A Rapid RT-RAA Assay for Visual Detection of Ebola Virus: Advancing Early Diagnosis in Resource-Limited Settings.
Zhenyue Li, Jun Dai, Zitong Yang, Mingda Zhang, Xuemeng Wang, Chenchen Ge, Yi Lu, Wenhao Feng, Sihui Song, Cheng Zhang, Huan Cui, Zhendong Guo
Abstract
Open AccessEbola virus (EBOV) infection constitutes a significant global public health threat, and no curative treatment is currently available for it. Rapid and accurate detection of EBOV nucleic acid is crucial for controlling the spread of Ebola virus disease (EVD).

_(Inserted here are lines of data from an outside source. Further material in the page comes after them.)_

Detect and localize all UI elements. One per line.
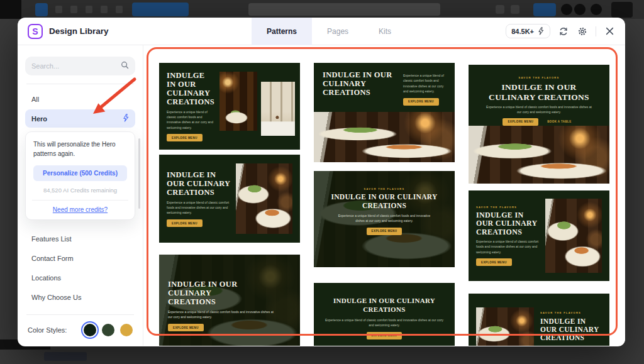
header-divider <box>596 26 596 36</box>
search-input[interactable] <box>31 62 121 70</box>
pattern-photo <box>386 346 416 346</box>
sidebar-item-label: Hero <box>31 115 47 123</box>
search-icon <box>121 60 129 72</box>
sidebar-item-features-list[interactable]: Features List <box>25 229 135 248</box>
color-swatch-green[interactable] <box>102 324 114 336</box>
pattern-body: Experience a unique blend of classic com… <box>486 104 592 115</box>
pattern-body: Experience a unique blend of classic com… <box>403 73 446 94</box>
pattern-card[interactable]: INDULGE IN OUR CULINARY CREATIONS Experi… <box>314 63 455 162</box>
background-page-label <box>44 352 87 361</box>
pattern-heading: INDULGE IN OUR CULINARY CREATIONS <box>168 280 250 306</box>
pattern-photo <box>469 126 609 184</box>
background-toolbar-icon <box>55 6 62 13</box>
color-swatch-gold[interactable] <box>120 324 133 336</box>
background-toolbar-icon <box>86 6 92 13</box>
app-logo-letter: S <box>32 26 38 36</box>
credits-count: 84.5K+ <box>511 28 534 35</box>
need-more-credits-link[interactable]: Need more credits? <box>33 206 127 213</box>
pattern-eyebrow: SAVOR THE FLAVORS <box>476 206 540 209</box>
pattern-photo <box>314 112 455 162</box>
pattern-body: Experience a unique blend of classic com… <box>325 317 443 328</box>
sidebar-divider <box>26 84 134 84</box>
close-icon[interactable] <box>604 26 615 37</box>
patterns-grid: INDULGE IN OUR CULINARY CREATIONS Experi… <box>143 45 625 346</box>
pattern-eyebrow: SAVOR THE FLAVORS <box>314 187 455 190</box>
sidebar: All Hero This will personalize the Hero … <box>18 45 143 346</box>
background-toolbar-button <box>533 3 556 16</box>
pattern-heading: INDULGE IN OUR CULINARY CREATIONS <box>484 82 594 102</box>
pattern-eyebrow: SAVOR THE FLAVORS <box>540 311 602 314</box>
background-toolbar-icon <box>496 5 504 14</box>
background-toolbar-icon <box>70 6 77 13</box>
sidebar-scrollbar[interactable] <box>138 138 140 209</box>
popover-divider <box>32 200 128 201</box>
sidebar-item-all[interactable]: All <box>25 91 135 108</box>
pattern-photo <box>476 307 534 346</box>
background-toolbar-button <box>132 3 189 16</box>
sidebar-item-hero[interactable]: Hero <box>25 109 135 128</box>
pattern-cta-primary: EXPLORE MENU <box>502 118 538 126</box>
grid-column: INDULGE IN OUR CULINARY CREATIONS Experi… <box>159 63 300 346</box>
pattern-card[interactable]: INDULGE IN OUR CULINARY CREATIONS Experi… <box>159 255 300 346</box>
background-search-bar <box>248 3 440 16</box>
sidebar-item-contact-form[interactable]: Contact Form <box>25 248 135 268</box>
popover-message: This will personalize the Hero patterns … <box>33 140 127 158</box>
credits-badge[interactable]: 84.5K+ <box>506 24 550 38</box>
lightning-icon[interactable] <box>122 114 129 123</box>
personalize-popover: This will personalize the Hero patterns … <box>25 131 135 220</box>
background-toolbar-icon <box>116 6 123 13</box>
grid-column: SAVOR THE FLAVORS INDULGE IN OUR CULINAR… <box>469 63 609 346</box>
credits-remaining-text: 84,520 AI Credits remaining <box>33 187 127 194</box>
pattern-photo <box>353 346 382 346</box>
background-toolbar <box>0 0 644 19</box>
grid-column: INDULGE IN OUR CULINARY CREATIONS Experi… <box>314 63 455 346</box>
pattern-card[interactable]: SAVOR THE FLAVORS INDULGE IN OUR CULINAR… <box>469 65 609 184</box>
pattern-cta-primary: EXPLORE MENU <box>403 98 439 106</box>
pattern-heading: INDULGE IN OUR CULINARY CREATIONS <box>167 71 214 106</box>
lightning-icon <box>536 27 545 35</box>
background-toolbar-button <box>611 2 633 18</box>
background-avatar <box>561 4 572 15</box>
pattern-cta-primary: EXPLORE MENU <box>168 324 204 331</box>
pattern-heading: INDULGE IN OUR CULINARY CREATIONS <box>540 317 602 343</box>
pattern-body: Experience a unique blend of classic com… <box>168 309 275 320</box>
gear-icon[interactable] <box>577 26 588 37</box>
pattern-eyebrow: SAVOR THE FLAVORS <box>469 76 609 79</box>
color-styles-row: Color Styles: <box>25 324 135 336</box>
pattern-card[interactable]: SAVOR THE FLAVORS INDULGE IN OUR CULINAR… <box>314 171 455 267</box>
background-toolbar-icon <box>511 5 519 14</box>
pattern-cta-primary: EXPLORE MENU <box>367 228 402 235</box>
pattern-card[interactable]: INDULGE IN OUR CULINARY CREATIONS Experi… <box>159 155 300 243</box>
color-styles-label: Color Styles: <box>28 326 67 334</box>
sidebar-divider <box>26 314 134 315</box>
sidebar-item-why-choose-us[interactable]: Why Choose Us <box>25 287 135 307</box>
pattern-cta-primary: EXPLORE MENU <box>476 258 512 266</box>
tab-patterns[interactable]: Patterns <box>252 18 312 45</box>
search-box[interactable] <box>25 57 135 75</box>
pattern-photo <box>320 346 350 346</box>
background-avatar <box>591 4 602 15</box>
tab-kits[interactable]: Kits <box>364 18 406 45</box>
pattern-body: Experience a unique blend of classic com… <box>167 200 231 216</box>
sidebar-item-locations[interactable]: Locations <box>25 268 135 287</box>
modal-header: S Design Library Patterns Pages Kits 84.… <box>18 18 625 45</box>
app-logo: S <box>28 24 43 39</box>
pattern-card[interactable]: INDULGE IN OUR CULINARY CREATIONS Experi… <box>159 63 300 150</box>
pattern-photo <box>236 163 292 234</box>
pattern-cta-primary: EXPLORE MENU <box>367 332 402 339</box>
color-swatch-dark-green[interactable] <box>84 324 96 336</box>
background-toolbar-icon <box>101 6 108 13</box>
design-library-modal: S Design Library Patterns Pages Kits 84.… <box>18 18 625 346</box>
pattern-cta-secondary: BOOK A TABLE <box>543 118 575 126</box>
pattern-photo <box>419 346 448 346</box>
background-app-logo <box>0 0 21 19</box>
pattern-heading: INDULGE IN OUR CULINARY CREATIONS <box>326 297 442 314</box>
pattern-heading: INDULGE IN OUR CULINARY CREATIONS <box>167 170 231 197</box>
personalize-button[interactable]: Personalize (500 Credits) <box>33 165 127 181</box>
tab-pages[interactable]: Pages <box>312 18 364 45</box>
refresh-icon[interactable] <box>558 26 569 37</box>
pattern-card[interactable]: SAVOR THE FLAVORS INDULGE IN OUR CULINAR… <box>469 294 609 346</box>
background-toolbar-button <box>35 3 48 16</box>
pattern-card[interactable]: INDULGE IN OUR CULINARY CREATIONS Experi… <box>314 283 455 346</box>
pattern-card[interactable]: SAVOR THE FLAVORS INDULGE IN OUR CULINAR… <box>469 190 609 281</box>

The gold standard for EBOV diagnosis is real-time reverse transcription polymerase chain reaction (RT-qPCR), which requires costly equipment and skilled personnel, potentially hindering its application for rapid detection, especially in resource-limited settings. Consequently, there is an urgent need to develop a simple, accurate, and rapid diagnostic method for EVD. In this study, a real-time reverse transcription recombinase-aided amplification (RT-RAA) assay was developed for the specific visual detection of the conserved region of the EBOV nucleoprotein (NP) gene. The RT-RAA assay can be completed within 30 min at 42 °C, and results can be visualized using a portable blue light imager. The assay exhibited strong analytical specificity toward EBOV. No cross-reactivity was observed with any of the other public-health-relevant viruses tested. The visual RT-RAA assay demonstrated sensitivity comparable to RT-qPCR, detecting 52 copies per reaction at a 95% probability level, whereas RT-qPCR required 74 copies per reaction. The RAA method demonstrated excellent repeatability and stability, with intra-assay and inter-assay CVs less than 5% and 7%, respectively. These results clearly indicate that the visual RT-RAA method is specific, accurate, simple, rapid, and reliable for EBOV detection.